Aachen Chapel
One of the first ambitious buildings in Western Europe since the fall of Rome was Charlemagne's chapel at his capital of Aachen (now in northern Germany) about 792 AD. Charlemagne thought of himself as re-creating the Roman Empire, so he wanted to build an impressive church that would show that he was a very important, Roman kind of guy.

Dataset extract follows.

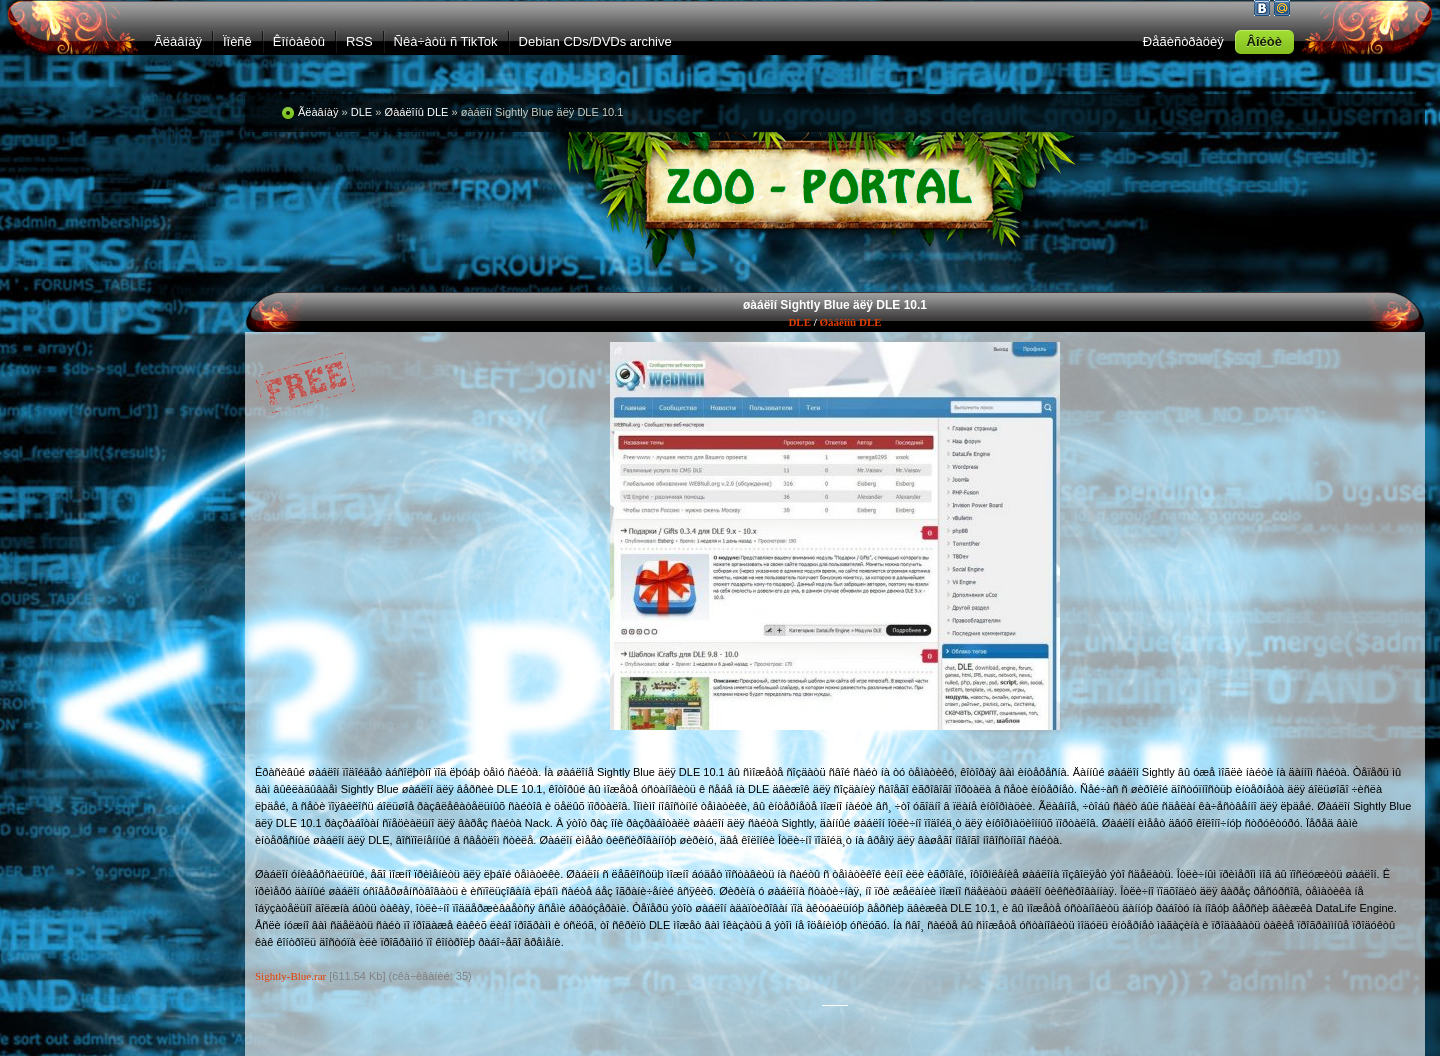 Image resolution: width=1440 pixels, height=1056 pixels. What do you see at coordinates (178, 41) in the screenshot?
I see `Ãëàâíàÿ` at bounding box center [178, 41].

Charlemagne's architect, Odo of Metz, built the Aachen chapel in an early version of the Romanesque style. Odo probably was thinking of late Roman buildings in Ravenna, which this looks like. According to the historian Einhard, some of the marble and mosaics at Aachen were actually shipped to Charlemagne by the Pope from Rome and Ravenna for this church. The alternation of red and white blocks in the arches, however, seems to owe more to recent Islamic buildings like the Mosque at Cordoba (built about 784 AD), and to the older Dome of the Rock (built in 691 AD) than to any Christian building. The idea of showing how Roman you were by re-using Roman materials was also employed in the Cordoba mosque.
Aachen's chapel is also one of the first European buildings to have three arched doors in the west wall, as soon became common for many Romanesque and later Gothic churches. They may have gotten the idea from Islamic mosques that also have three arches in the entryway.